その6
「ついに五冠王と対決できるぞ」
「お、おう!」
対決と言っても、指導対局だ。五冠王ともなれば倍率も高いので、岩田さんに頼み込んで何とかしてもらった。魔王を押し付けられたのだ、これぐらいのコネは使ってもバチは当たらないだろう。
イベントでの5面指し。魔王には4枚落ちで挑むように言ってある。最近の急成長で、僕相手には4枚落ちで互角の戦いができるようになっているのだ。
「いやいやどうもどうも」
五冠王が部屋に入ってきた。その視線が、魔王へと向かうのが分かった。かっと目を見開き、口角がぐっと上がった。
「はいはい、どうしましょうかね」
順番に手合いを聞いていく五冠王。だが、魔王の前に来て、こう言った。
「君は平手にしましょう」
「4枚落ちがいいと教わったのだが」
「いいのかな。こんなチャンスはめったにないのに」
「わかった。平手で」
なんと、五冠王と魔王の対局は平手になってしまった。現時点では、勝負になるわけがない。
対局が始まり、魔王は定跡の形をちゃんと指していた。だが、なんと五冠王の方から定跡にない手を指してきたのだ。明らかに、指導対局の指し方ではない。
「むむむ」
「ふふふ、悩んでね」
形勢は、どんどん五冠王が良くなっていく。当たり前だ、プロ棋士でもなかなか勝てない人なんだから。

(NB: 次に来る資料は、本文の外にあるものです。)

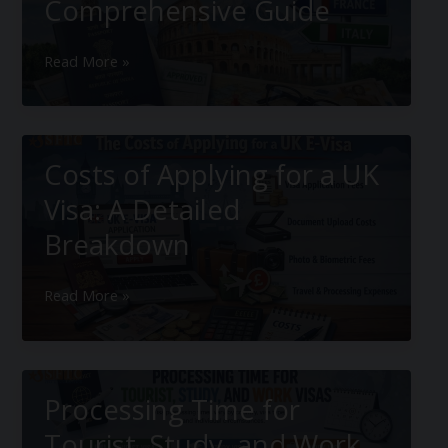
Comprehensive Guide
European
Read More »
Tourist
Visa:
Comprehensive
Guide
Costs of Applying for a UK
Visa: A Detailed
Breakdown
Costs
Read More »
of
Applying
for
a
Processing Time for
UK
Visa:
Tourist, Study, and Work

魔王の角が、ふらふらと揺れている。翼が、少し開いたように見える。
「つかみ取らねば、ならんのだ」
金が、思いもよらないところに打たれた。まさか魔法で作り出したのでは、と思ったが数えたら盤上には四枚しかない。それほどまでに、打つとは思わなかった金だ。何取りでもない。玉を守っているわけでもない。けれども、相手の攻めのいくつかを防いでいる。逆転するのはさすがに無理だが、いい手に見えた。
「そうこなくては」
五冠王は笑っていた。そして、そこから一切手を抜かずに、勝ち切った。
「負けました……だ……」
今回は赤べこではなかった。深々と下げた頭を、なかなかあげなかった。
「すじはいい。早く、ここまで来てね。人間との戦いは、そろそろ飽きてきたから」
まるで、獲物を前にしながら、食べるのを楽しみに待っている猛獣のような目つきだった。
「どうだった?」
「強すぎる。貴様には悪いが、何倍も強かった」
「……だろうね」
五冠王はよく、人間離れしていると言われる。実際、魔王と対峙している姿を見ても、魔王よりも怖かった。あの人は、本当に人間離れしている。
「より一層、勝ちたくなった。俺は、将棋で本当の王になりたい」
「うん。魔王なら、できるかもしれない。そうだ」
「どうした」
「あれ、もう一回しようか。今度は、急がず」
「何の話だ」
「この前やったじゃない。飛ぶんだよ」
「怖がっていただろう」
「今日は、大丈夫な気がする」
「そうか。よし、俺もそういう気分だ」
魔王は僕を小脇に抱えると、翼を大きく広げた。数歩の助走の後、飛び立ち、どんどんと高度を上げた。
こうして、力を解放させていけばいい。僕は見たくなったのだ。あの五冠王が、余裕をなくすところを。
「ぐええ……でもやっぱりこええ……」
別に一人で飛んでもらえばよかったんじゃないか、と気が付いた時には、スカイツリーよりも高いところにいたのであった。